> _EXERCISE INSTRUCTIONS_: Leave every picture out, and print the full listing again exactly.

────────────────────────────────────────

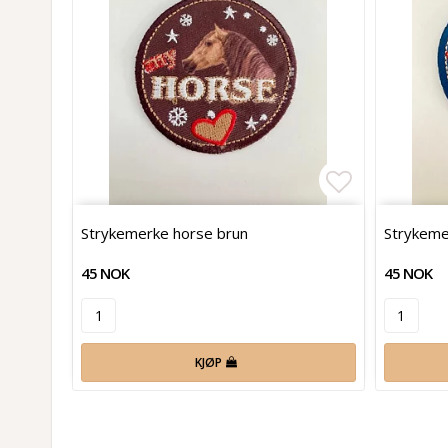
Add to list
Strykemerke horse brun
Strykeme
45 NOK
45 NOK
KJØP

────────────────────────────────────────

> _YOUR RESPONSE_:
Add to list
Strykemerke horse brun
Strykeme
45 NOK
45 NOK
KJØP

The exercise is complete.